En ce qui concerne directement le personnage d'Aquaman, Johns souligne ce qui était déjà avancé dans le tome précédent, à savoir qu'il ne s'agit pas d'un héros forcément très sympathique : son tempérament demeure ombrageux, et il n'hésite pas à dissimuler à Mera des pans entiers de son passé. On le découvre plus jeune à l'occasion de flash-backs avec les Autres et plus enclin à assouvir sa soif de vengeance qu'à sauver des innocents. A présent, il préfère encore faire cavalier seul, assurant qu'il veut d'abord protéger ses anciens co-équipiers et sa compagne. C'est un profil intéressant que le scénariste ne cherche pas à adoucir et qui permet par conséquent au lecteur d'apprécier avec ses nuances, souhaitant sa victoire comme on l'espère pour tout héros tout en portant un regard lucide sur ses méthodes ambiguës.
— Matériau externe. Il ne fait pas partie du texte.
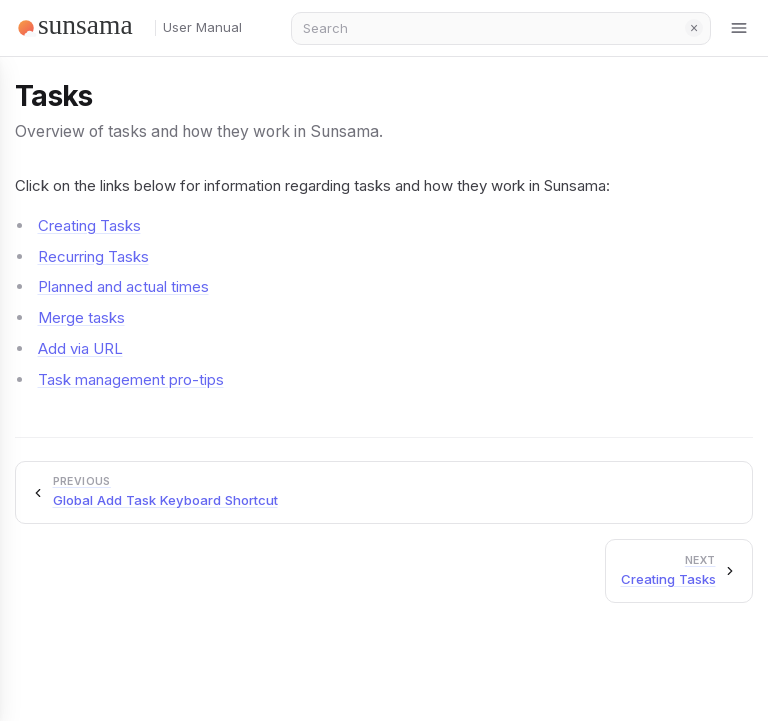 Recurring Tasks (93, 256)
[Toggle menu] (740, 28)
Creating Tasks (89, 225)
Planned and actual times (123, 286)
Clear (694, 28)
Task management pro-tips (131, 379)
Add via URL (80, 348)
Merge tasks (81, 317) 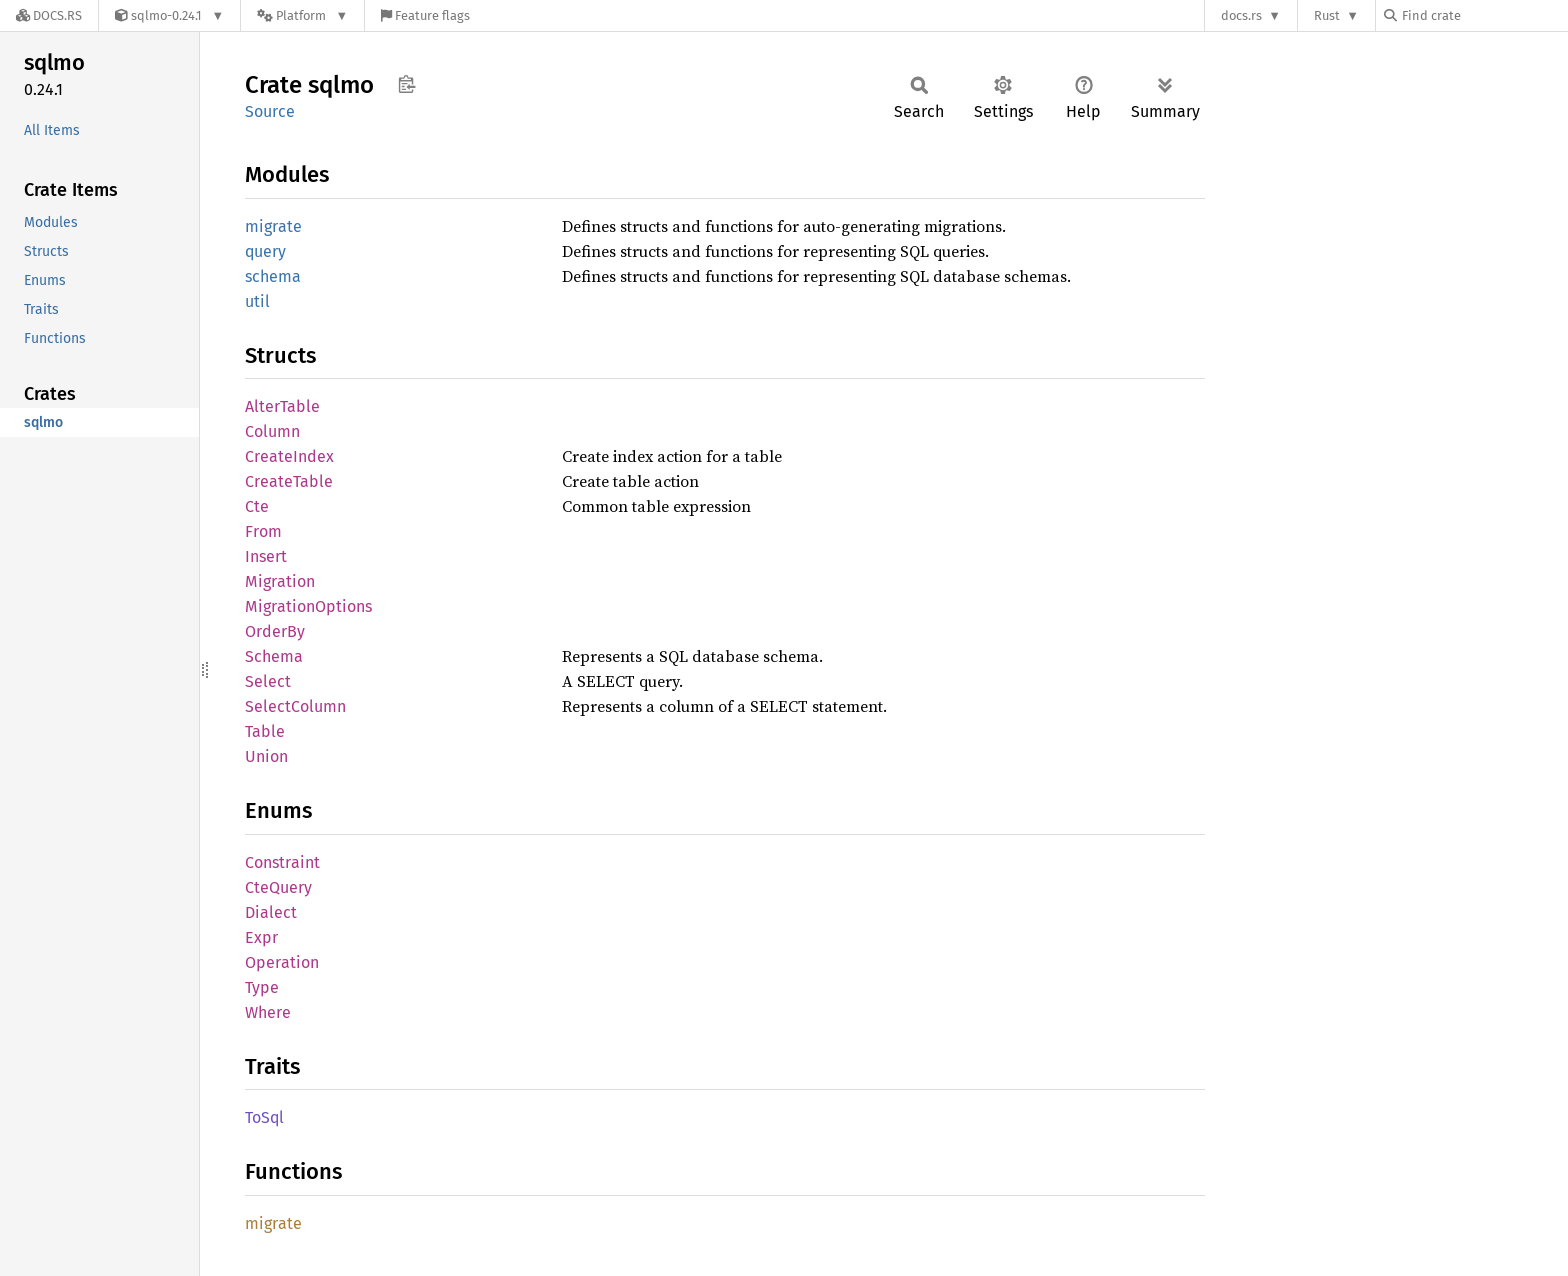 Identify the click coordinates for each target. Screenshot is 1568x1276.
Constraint (282, 862)
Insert (266, 556)
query (265, 251)
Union (266, 756)
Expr (261, 937)
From (263, 531)
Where (268, 1012)
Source (270, 111)
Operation (282, 962)
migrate (273, 226)
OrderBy (275, 631)
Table (265, 731)
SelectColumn (295, 706)
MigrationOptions (308, 606)
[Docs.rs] (49, 15)
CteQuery (278, 887)
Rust (1327, 15)
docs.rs (1241, 15)
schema (273, 276)
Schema (274, 656)
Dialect (271, 912)
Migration (280, 581)
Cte (257, 506)
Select (268, 681)
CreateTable (289, 481)
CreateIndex (289, 456)
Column (272, 431)
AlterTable (282, 406)
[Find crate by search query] (1484, 15)
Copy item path (406, 84)
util (257, 301)
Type (262, 987)
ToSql (264, 1117)
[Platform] (302, 15)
Quant à Mera, elle apparait évidemment moins que dans les premiers épisodes mais Johns lui réserve quelques belles scènes - mieux : des scènes importantes. Surtout, il s'amuse avec le fort caractère de cette femme de tête, volontiers jalouse (un moment amusant lors de sa rencontre avec Ya'Wara, ce qui est notable pour un auteur comme Johns, maniant peu, et quand il le fait, maladroitement, l'humour).  

La conclusion de cet arc est épique, et promet des développements à court et long termes très accrocheurs (en plus du crossover Aquaman/Justice League qui se déroule immédiatement après, DC annonce un spin-off, Aquaman & the Others pour Avril). Par ailleurs, même si on en sait un peu plus sur la déchéance d'Atlantis, il reste encore de quoi alimenter la mythologie de la série avec cela, ce qui donne envie de poursuivre l'aventure.

Je ne peux pas parler de cette histoire sans, bien sûr, mentionner, l'extraordinaire contribution d'Ivan Reis, qui signe l'intégralité des dessins de cet arc. Le brésilien abat un boulot incroyable, très impressionnant. Non seulement, il a réussi à designer une galerie de personnages de façon attractive, mais surtout son storytelling est redoutablement efficace, quand bien même sur la fin il a recours un peu facilement à des pleines et doubles pages. Mais ses décors sont très détaillés (plus que la moyenne de beaucoup de comics), ses personnages possèdent toujours une allure folle, il se dégage de ses pages une énergie qui rend la lecture euphorisante.
On ne peut que regretter que DC n'ait pas offert aux lecteurs quelques bonus comme dans le précédent volume (comme, justement, les characters designs).
De bien petites réserves cependant en comparaison avec le plaisir qu'on prend à lire ces épisodes, brillamment écrits, puissamment illustrés, et qui confirment la renaissance d'Aquaman. Si tout cela aurait sans doute pu être accompli sans le procédé d'un reboot, c'est  assurément une des réussites majeures de l'opération "New 52" que d'avoir su redonner un tel lustre à ce personnage.